Where the string "Канатные" occurs in the material below, report the whole line.
----------
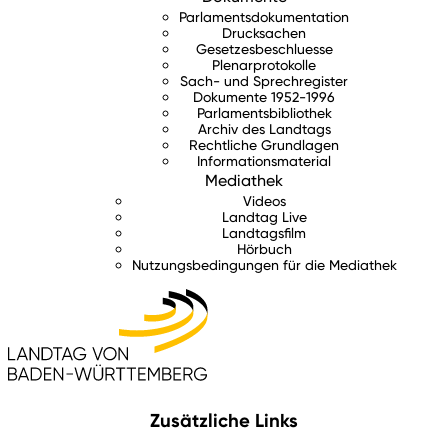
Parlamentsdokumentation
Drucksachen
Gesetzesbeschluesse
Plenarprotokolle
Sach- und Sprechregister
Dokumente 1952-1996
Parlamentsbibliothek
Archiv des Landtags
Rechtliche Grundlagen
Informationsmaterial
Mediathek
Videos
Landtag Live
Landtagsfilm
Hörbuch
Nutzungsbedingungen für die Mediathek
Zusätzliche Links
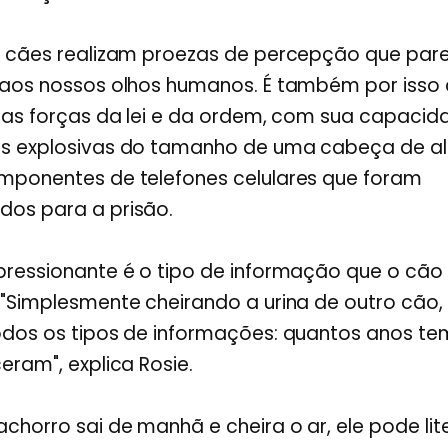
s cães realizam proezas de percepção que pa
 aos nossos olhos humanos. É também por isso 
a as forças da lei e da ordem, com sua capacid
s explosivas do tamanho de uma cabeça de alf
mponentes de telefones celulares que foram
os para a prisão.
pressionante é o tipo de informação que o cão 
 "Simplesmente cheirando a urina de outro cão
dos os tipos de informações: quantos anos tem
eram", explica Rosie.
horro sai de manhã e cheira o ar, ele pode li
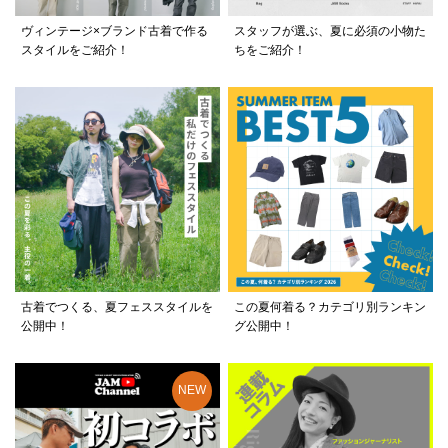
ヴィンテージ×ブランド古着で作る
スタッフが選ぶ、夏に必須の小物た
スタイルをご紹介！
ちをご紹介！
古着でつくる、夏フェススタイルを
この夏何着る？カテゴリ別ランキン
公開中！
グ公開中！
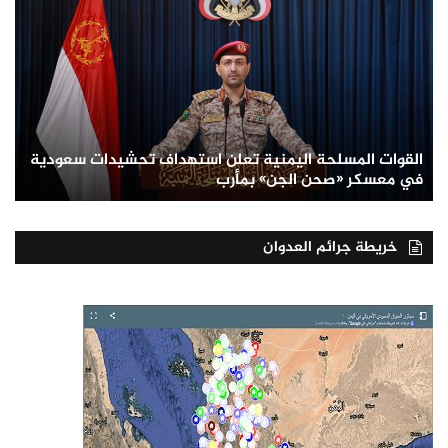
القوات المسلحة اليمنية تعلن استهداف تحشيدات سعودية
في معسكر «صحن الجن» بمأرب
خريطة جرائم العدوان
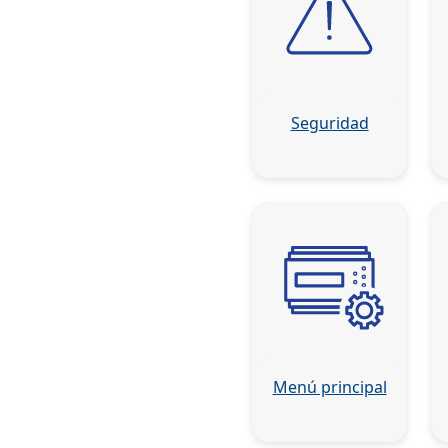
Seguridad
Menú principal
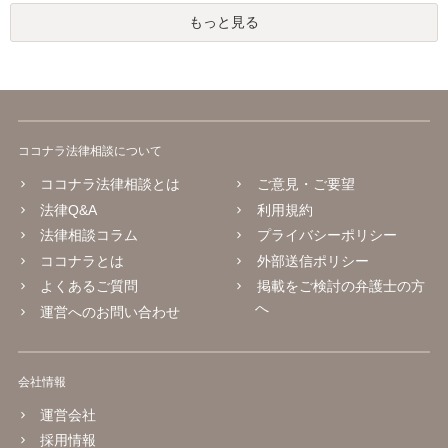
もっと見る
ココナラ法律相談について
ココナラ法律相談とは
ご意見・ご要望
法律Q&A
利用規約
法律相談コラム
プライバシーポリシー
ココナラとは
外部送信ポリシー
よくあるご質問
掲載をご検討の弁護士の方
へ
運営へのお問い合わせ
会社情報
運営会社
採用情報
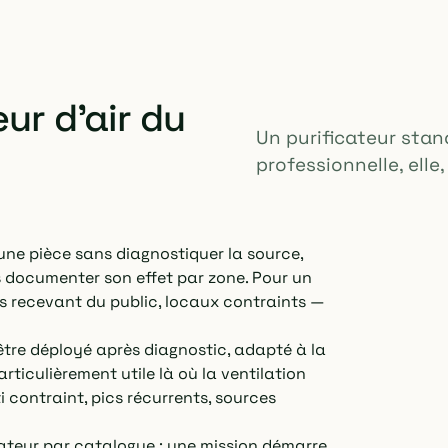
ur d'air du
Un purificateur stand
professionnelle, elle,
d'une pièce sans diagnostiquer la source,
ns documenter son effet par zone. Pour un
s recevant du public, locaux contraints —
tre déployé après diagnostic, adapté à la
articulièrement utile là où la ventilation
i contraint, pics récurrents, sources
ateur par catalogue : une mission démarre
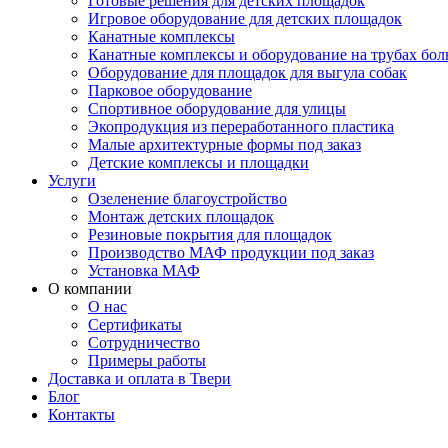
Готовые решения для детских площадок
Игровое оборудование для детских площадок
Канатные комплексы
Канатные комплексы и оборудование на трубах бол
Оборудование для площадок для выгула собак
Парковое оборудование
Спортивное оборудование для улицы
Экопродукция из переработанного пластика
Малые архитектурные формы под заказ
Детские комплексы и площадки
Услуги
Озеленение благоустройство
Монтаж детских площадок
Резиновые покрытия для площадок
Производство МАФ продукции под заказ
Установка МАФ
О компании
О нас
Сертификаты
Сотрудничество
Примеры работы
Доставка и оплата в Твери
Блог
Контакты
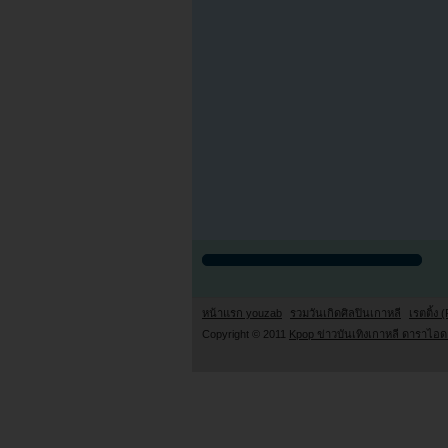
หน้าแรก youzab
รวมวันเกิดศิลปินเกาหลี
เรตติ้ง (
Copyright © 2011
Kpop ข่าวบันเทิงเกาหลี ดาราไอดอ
----------
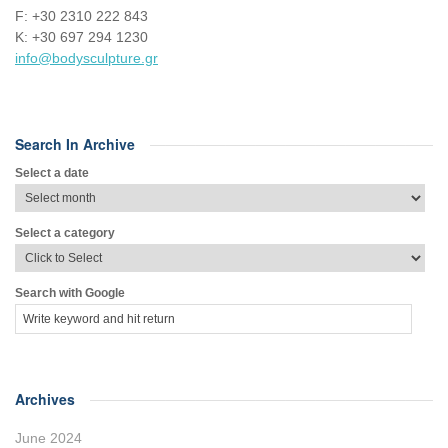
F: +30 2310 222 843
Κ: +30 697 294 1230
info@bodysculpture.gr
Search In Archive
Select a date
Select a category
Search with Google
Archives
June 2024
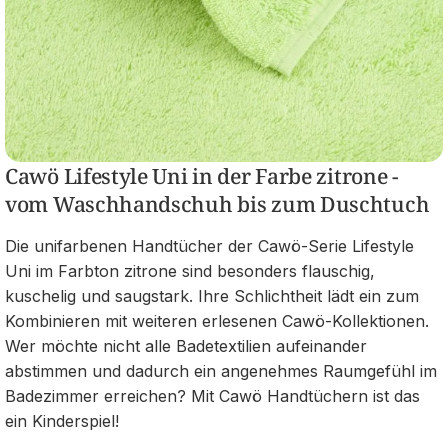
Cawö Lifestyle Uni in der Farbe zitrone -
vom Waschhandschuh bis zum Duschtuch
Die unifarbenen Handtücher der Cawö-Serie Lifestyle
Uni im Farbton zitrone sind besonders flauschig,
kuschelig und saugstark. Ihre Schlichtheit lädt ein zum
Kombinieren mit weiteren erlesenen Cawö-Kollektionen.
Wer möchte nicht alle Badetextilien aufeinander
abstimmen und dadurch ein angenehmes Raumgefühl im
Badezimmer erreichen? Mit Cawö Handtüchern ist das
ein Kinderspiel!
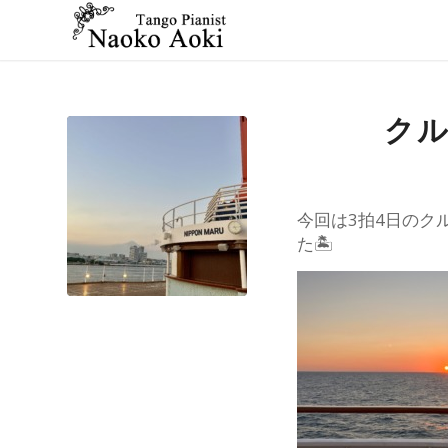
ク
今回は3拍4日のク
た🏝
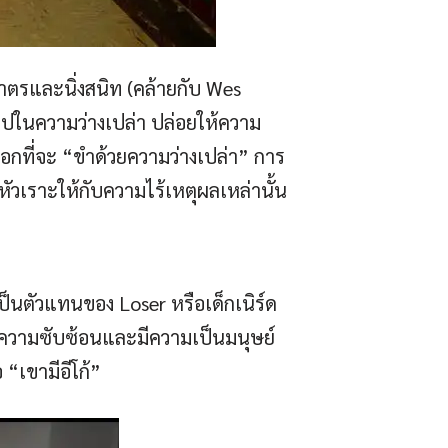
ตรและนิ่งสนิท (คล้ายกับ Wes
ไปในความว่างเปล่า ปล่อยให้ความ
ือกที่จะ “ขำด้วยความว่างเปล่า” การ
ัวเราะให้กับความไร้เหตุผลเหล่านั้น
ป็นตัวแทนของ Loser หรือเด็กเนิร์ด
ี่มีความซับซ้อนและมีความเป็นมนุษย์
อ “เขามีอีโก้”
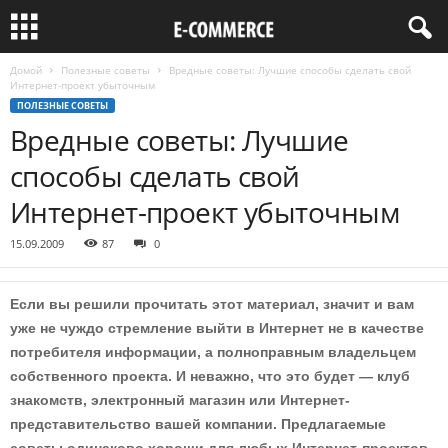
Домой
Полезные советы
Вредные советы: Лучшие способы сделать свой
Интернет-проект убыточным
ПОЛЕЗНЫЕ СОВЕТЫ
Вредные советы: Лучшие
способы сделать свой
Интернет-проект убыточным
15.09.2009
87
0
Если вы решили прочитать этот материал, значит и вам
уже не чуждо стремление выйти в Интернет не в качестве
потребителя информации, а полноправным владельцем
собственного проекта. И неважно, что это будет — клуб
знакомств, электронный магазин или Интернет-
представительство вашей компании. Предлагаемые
----------
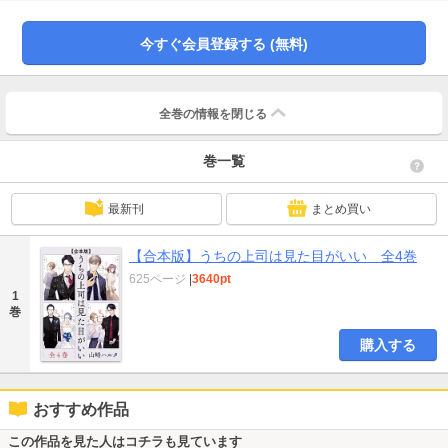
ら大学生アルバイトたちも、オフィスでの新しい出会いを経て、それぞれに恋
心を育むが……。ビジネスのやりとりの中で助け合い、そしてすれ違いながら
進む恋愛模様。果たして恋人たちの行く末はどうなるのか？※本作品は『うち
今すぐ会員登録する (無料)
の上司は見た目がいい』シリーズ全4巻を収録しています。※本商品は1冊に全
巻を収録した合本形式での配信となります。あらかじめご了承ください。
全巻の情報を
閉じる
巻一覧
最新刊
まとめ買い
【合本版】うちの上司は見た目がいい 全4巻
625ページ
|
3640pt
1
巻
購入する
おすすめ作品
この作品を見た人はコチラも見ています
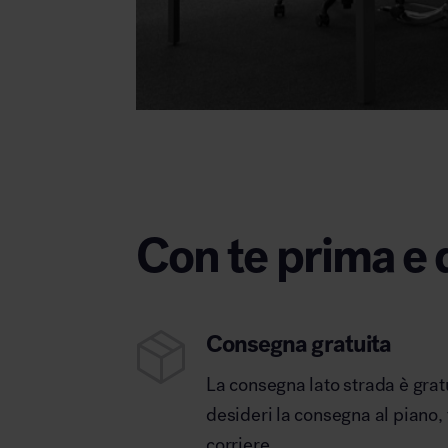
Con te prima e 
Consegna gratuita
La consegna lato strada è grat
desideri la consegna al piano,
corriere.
----------
> _EXERCISE OUTPUT_:
Канатные комплексы
Канатные комплексы и оборудование на трубах бол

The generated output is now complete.